Moody’s Analytics states that the country’s growth in the medium term will be limited to rates between 2% and no higher than 3%
Mexico is one of the Latin American (LA) countries with the lowest prospects for its economy in 2020 and with less fiscal stimuli for families and companies in proportion to its GDP to solve the economic crisis unleashed by coronavirus, so it will be economies that recover slower, refer estimates from Moody’s Analytics released this Wednesday.
“Although the Mexican economy is going to recover and will have positive growth in 2021, its growth capacity in the medium term will continue to be limited to rates of between 2% and at most 3%, which will lengthen the time necessary to recover lost capacity. in at least 5 years, if and only if an acceleration of private investment is promoted, ”said Alfredo Coutiño, director at Moody’s Analytics.

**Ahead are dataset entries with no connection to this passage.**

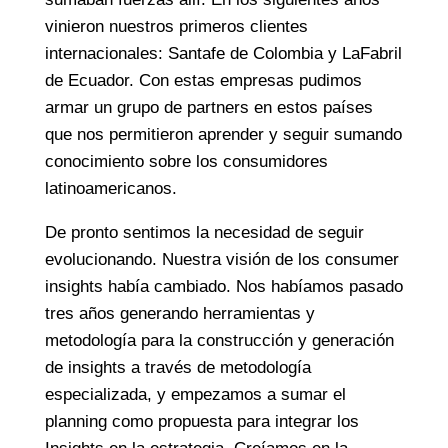
vinieron nuestros primeros clientes
internacionales: Santafe de Colombia y LaFabril
de Ecuador. Con estas empresas pudimos
armar un grupo de partners en estos países
que nos permitieron aprender y seguir sumando
conocimiento sobre los consumidores
latinoamericanos.
De pronto sentimos la necesidad de seguir
evolucionando. Nuestra visión de los consumer
insights había cambiado. Nos habíamos pasado
tres años generando herramientas y
metodología para la construcción y generación
de insights a través de metodología
especializada, y empezamos a sumar el
planning como propuesta para integrar los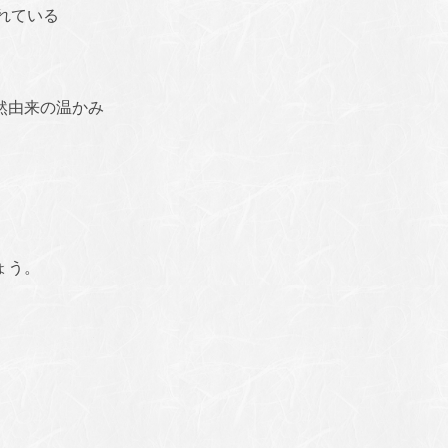
れている
然由来の温かみ
ょう。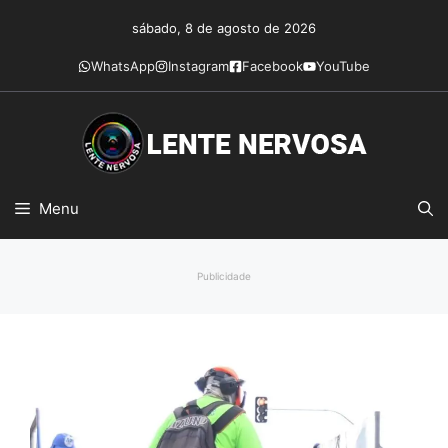
Pular
sábado, 8 de agosto de 2026
para
o
WhatsApp
Instagram
Facebook
YouTube
conteúdo
Menu
Publicidade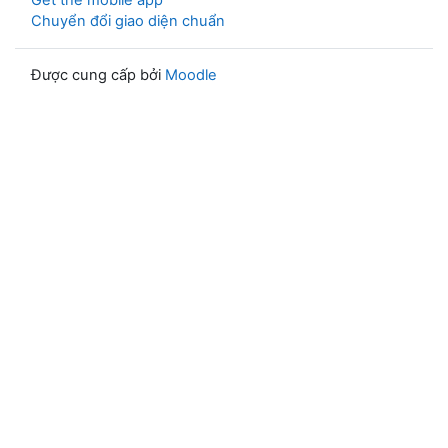
Get the mobile app
Chuyển đổi giao diện chuẩn
Được cung cấp bởi
Moodle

Peru will be the Latin American economy with the greatest drop in its GDP during 2020 with -13%; and only after this country is Mexico with a perspective of -10%; Argentina follows with -9%.
In terms of tax relief for families and companies, Mexico is the country with the lowest level of proportion to its GDP; with less than 1%, Uruguay follows with a similar level. Argentina and Colombia are between 3%, Brazil above 5%, and Peru is close to 8%, said Jesse Rogers, an economist at Moody’s Analytics, during the virtual seminar Latin American Economic Outlook: Recession and Recovery.
Due to these factors, in addition to the fact that Mexico did not request debt for productive purposes, and thus generate jobs, it is expected that Mexico’s recovery will be slow, gradual and at low growth rates.
“The great cost of not having intervened in the critical moments of the crisis, at least in the case of Mexico, is precisely that the recovery is going to be limited in the medium term,” said Coutiño during his participation in the seminar.
Andrés Manuel López Obrador, president of Mexico, barely mentioned Tuesday in a press conference that it is positive for the Mexican economy not to have requested debt, since the payment of interest would absorb resources that can be used for social programs and for the attention of the pandemic.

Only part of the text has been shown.